Un grupo de senadores republicanos ultraconservadores anunció el domingo que presentará a la consideración del pleno una iniciativa de ley similar al marco de principios presentado a finales de enero por la Casa Blanca: darle la ciudadanía a 1.8 millones de dreamers a cambio de $25,000 millones para reforzar la seguridad en la frontera, construir el muro, aumentar los arrestos de indocumentados y acelerar las deportaciones.

El plan asoma dos días después de la aprobación en el Congreso de un pacto de presupuesto de dos años que permitió reabrir el gobierno. La iniciativa contó con respaldo demócrata tras el compromiso del liderazgo republicano de iniciar a partir de esta semana un debate migratorio para tratar el futuro de los soñadores.

El grupo de legisladores está encabezado por los senadores Tom Cotton (Arkansas) y David Perdue (Georgia), quienes en marzo del año pasado presentaron el proyecto de ley S. 354 que en agosto respaldó el presidente Donald Trump. La iniciativa sirvió de base para la elaboración del marco de principios que el presidente entregó en enero como condición para debatir el futuro de los soñadores.

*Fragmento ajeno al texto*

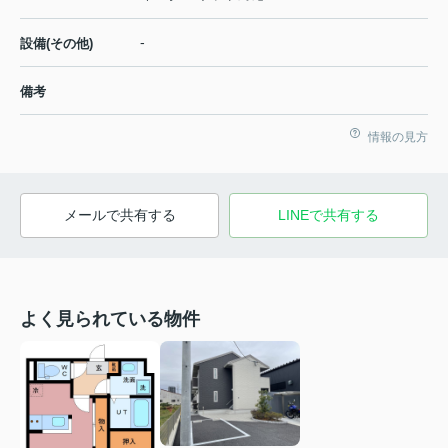
-
設備(その他)
備考
情報の見方
メールで共有する
LINEで共有する
よく見られている物件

Otros cinco legisladores republicanos patrocinan el plan: Chuck Grassley (Iowa), Tom Tillis (Carolina del Norte), John Cornyn (Texas), James Lankford (Oklahoma) y Joni Ernst (Iowa), todos ellos críticos de una reforma migratoria que otorgue beneficios a indocumentados.

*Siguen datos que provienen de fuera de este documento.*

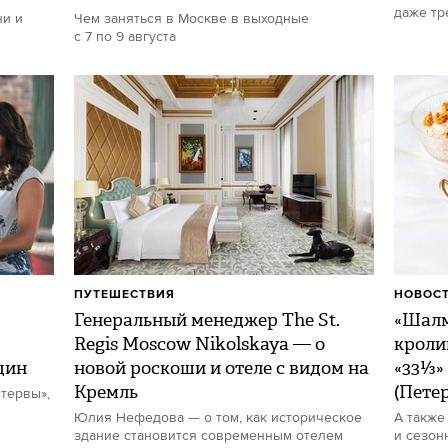
даже тр
ни и
Чем заняться в Москве в выходные
с 7 по 9 августа
ПУТЕШЕСТВИЯ
НОВОСТ
Генеральный менеджер The St.
«Шалм
Regis Moscow Nikolskaya — о
кроли
щин
новой роскоши и отеле с видом на
«33⅓»
Кремль
(Пете
тервы»,
Юлия Нефедова — о том, как историческое
А также
здание становится современным отелем
и сезон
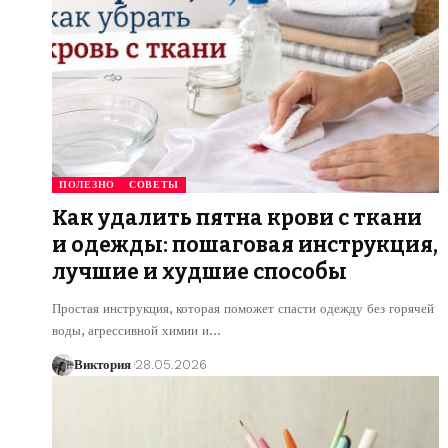
ПОЛЕЗНО
СОВЕТЫ
Как удалить пятна крови с ткани
и одежды: пошаговая инструкция,
лучшие и худшие способы
Простая инструкция, которая поможет спасти одежду без горячей
воды, агрессивной химии и
…
Виктория
28.05.2026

El plan republicano asegura que proporciona seguridad jurídica a los jóvenes indocumentados que entraron al país antes de cumplir los 16 años de y se les conoce como dreamers, al tiempo que evitaría que otros caigan en el mismo limbo legal en el futuro.

El grupo de senadores republicanos añade que el plan “refleja el marco de propuesta de la Casa Blanca” presentado a finales de enero, “otorgando una oportunidad generosa” para que aproximadamente 1.8 millones de inmigrantes elegibles para DACA o que ya tengan el beneficio, sean elegibles para la ciudadanía mientras se fortalecen las medidas de seguridad fronteriza y se reduzca la inmigración ilegal.

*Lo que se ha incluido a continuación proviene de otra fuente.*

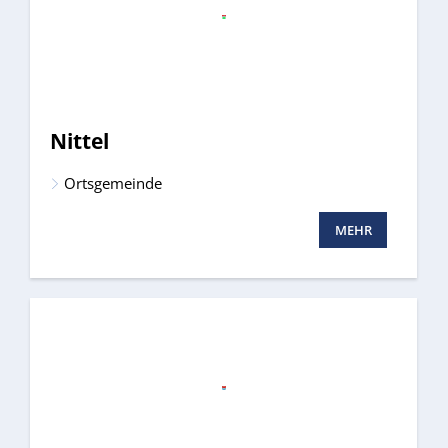
Nittel
Ortsgemeinde
MEHR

Los demócratas han rechazado el plan ultraconservador republicano y advierten que, de ser aprobado, colocaría a unos 9 millones de indocumentados al borde de la deportación de Estados Unidos.

Además de ofrecer un camino a la ciudadanía para 1.8 millones de dreamers, el proyecto de ley republicano incluye entre otras medidas:

Construir el muro a lo largo de la frontera con México
Instalación de radares y sistemas de alta tecnología en la frontera oara detener la inmigración ilegal
Contratación de nuevos agentes para la Patrulla Fronteriza
Contratar nuevos agentes para la Oficina de Inmigración y Aduanas
Limitar lo que ellos denominan inmigración en cadena (reunificación familiar). Restringirla solo a cónyuges e hijos menores de edad solteros de residentes y ciudadanos.
Eliminar la Lotería de Visas y reasignar las 50 mil residencias legales permanentes para eliminar la espera de familiares que ya tienen aprobado el trámite
Descongestionar las cortes de inmigración
Limitar la política de asilo
Acelerar las deportaciones
“Este es el único proyecto de ley que tiene la posibilidad de convertirse en ley, porque es el único proyecto que realmente resolverá el problema subyacente”, dijo Cotton en un comunicado. “Protegerá a aquellos elegibles para DACA, pero también se asegurará que en el futuro no haya más indocumentados”.
“Este proyecto de ley es generoso, humano y responsable, y ahora debemos enviarlo al escritorio del presidente”, añadió el legislador por Iowa.

“Nuestra propuesta es respaldada por el Presidente, quien ha recorrido un largo camino para llegar un compromiso”, dijo Grassley. “Esta es la única propuesta del Senado que tiene alguna posibilidad de aprobar la Cámara de Representantes y convertirse en ley”, indicó.

La oposición demócrata y los dreamers han criticado el proyecto apoyado por la Casa Blanca. Advierten que deja fuera de toda posibilidad de legalizar sus permanencias a más de 9 millones de indocumentados y afectaría el debido proceso migratorio.

Para ser aprobado, el proyecto requiere 60 votos en el Senado donde los republicanos solo cuentan con 51 asientos. En la Cámara de Representantes hacen falta 218 votos y los republicanos cuentan con 241.

Trump ha advertido que no promulgará ninguna ley si no contiene sus cuatro pilares fundamentales: $25,000 millones para la seguridad fronteriza, eliminación de la lotería de visas, aumentar la seguridad en la frontera (incluyendo más arrestos y deportaciones masivas) y reducir la inmigración legal.